# MNIST Neural Network Training Notebook

This notebook demonstrates how to build, train, and evaluate a neural network for MNIST digit recognition from scratch. The code is modular, well-commented, and includes visualization of the training progress.


In [2]:
# Adjust the Python path to include the project root if necessary

import sys
import os
# sys.path.append(os.path.join(os.path.dirname(__file__), '..'))

import numpy as np
import matplotlib.pyplot as plt

# Import dataset module and neural network components
from src.dataset.dataset import load_and_preprocess_mnist
from src.neuralnet.network import NeuralNetwork
from src.neuralnet.layers import Dense
from src.neuralnet.activations import relu, relu_derivative, softmax
from src.neuralnet.losses import cross_entropy_loss, cross_entropy_loss_derivative
from src.neuralnet.utils import one_hot_encode


## Load and Preprocess the MNIST Dataset

We load the raw MNIST data, preprocess the images (normalization and reshaping), and split the data into training, validation, and test sets. Labels are one-hot encoded for use with the cross-entropy loss.


In [3]:
# Define the data directory (adjust the path as needed)
data_dir = os.path.join(os.getcwd(), "../data/mnist")
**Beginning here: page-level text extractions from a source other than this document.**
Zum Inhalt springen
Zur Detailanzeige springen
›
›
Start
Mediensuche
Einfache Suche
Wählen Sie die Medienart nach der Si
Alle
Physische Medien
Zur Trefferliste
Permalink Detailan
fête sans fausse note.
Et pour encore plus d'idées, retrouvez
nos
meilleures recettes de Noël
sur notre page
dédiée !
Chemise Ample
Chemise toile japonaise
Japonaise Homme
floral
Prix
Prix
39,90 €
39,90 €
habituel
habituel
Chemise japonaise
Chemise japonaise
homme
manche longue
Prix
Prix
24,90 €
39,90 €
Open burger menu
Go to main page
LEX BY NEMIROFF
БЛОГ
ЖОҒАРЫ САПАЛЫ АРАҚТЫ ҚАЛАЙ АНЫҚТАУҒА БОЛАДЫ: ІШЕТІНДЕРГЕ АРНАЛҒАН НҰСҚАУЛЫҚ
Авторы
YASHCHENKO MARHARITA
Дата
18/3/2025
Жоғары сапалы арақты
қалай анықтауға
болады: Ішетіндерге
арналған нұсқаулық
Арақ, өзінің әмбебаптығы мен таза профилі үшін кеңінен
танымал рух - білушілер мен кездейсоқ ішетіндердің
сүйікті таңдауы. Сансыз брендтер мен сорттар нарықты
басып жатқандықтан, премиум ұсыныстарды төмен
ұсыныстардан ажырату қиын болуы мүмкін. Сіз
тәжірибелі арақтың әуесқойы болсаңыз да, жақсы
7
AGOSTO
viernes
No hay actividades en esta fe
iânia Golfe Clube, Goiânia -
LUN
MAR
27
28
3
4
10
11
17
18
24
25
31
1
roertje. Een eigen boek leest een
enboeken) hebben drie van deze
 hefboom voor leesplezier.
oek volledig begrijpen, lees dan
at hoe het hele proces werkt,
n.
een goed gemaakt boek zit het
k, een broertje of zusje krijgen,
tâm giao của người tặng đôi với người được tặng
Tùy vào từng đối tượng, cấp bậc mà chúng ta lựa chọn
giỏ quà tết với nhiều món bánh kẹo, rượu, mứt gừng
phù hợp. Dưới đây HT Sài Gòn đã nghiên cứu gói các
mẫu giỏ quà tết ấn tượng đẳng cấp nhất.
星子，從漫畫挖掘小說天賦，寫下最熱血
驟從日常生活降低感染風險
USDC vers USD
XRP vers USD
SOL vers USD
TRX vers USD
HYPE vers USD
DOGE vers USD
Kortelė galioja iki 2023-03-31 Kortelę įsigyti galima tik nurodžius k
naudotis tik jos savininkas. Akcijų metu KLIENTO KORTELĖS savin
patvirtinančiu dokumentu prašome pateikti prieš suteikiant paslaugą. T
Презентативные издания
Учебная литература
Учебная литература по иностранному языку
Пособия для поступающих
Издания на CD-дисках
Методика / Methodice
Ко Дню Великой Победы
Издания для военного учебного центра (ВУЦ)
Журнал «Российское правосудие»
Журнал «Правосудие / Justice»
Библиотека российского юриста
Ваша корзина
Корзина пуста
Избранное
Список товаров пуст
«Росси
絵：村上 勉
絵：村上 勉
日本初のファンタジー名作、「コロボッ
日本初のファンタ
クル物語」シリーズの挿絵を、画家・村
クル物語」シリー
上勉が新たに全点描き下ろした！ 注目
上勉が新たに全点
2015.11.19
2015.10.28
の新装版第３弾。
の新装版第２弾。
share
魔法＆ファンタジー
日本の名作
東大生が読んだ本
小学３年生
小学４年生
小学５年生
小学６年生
# Load dataset using the provided module
train_images_all, train_labels_all, test_images, test_labels = load_and_preprocess_mnist(data_dir)

# Split training data into training and validation sets (90% training, 10% validation)
split_index = int(0.9 * train_images_all.shape[0])
train_images = train_images_all[:split_index]
train_labels = train_labels_all[:split_index]
val_images = train_images_all[split_index:]
val_labels = train_labels_all[split_index:]

# One-hot encode the labels for training, validation, and test sets
num_classes = 10
train_labels_encoded = one_hot_encode(train_labels, num_classes)
val_labels_encoded = one_hot_encode(val_labels, num_classes)
test_labels_encoded = one_hot_encode(test_labels, num_classes)

print("Training images shape:", train_images.shape)
print("Validation images shape:", val_images.shape)
print("Test images shape:", test_images.shape)


Training images shape: (54000, 784)
Validation images shape: (6000, 784)
Test images shape: (10000, 784)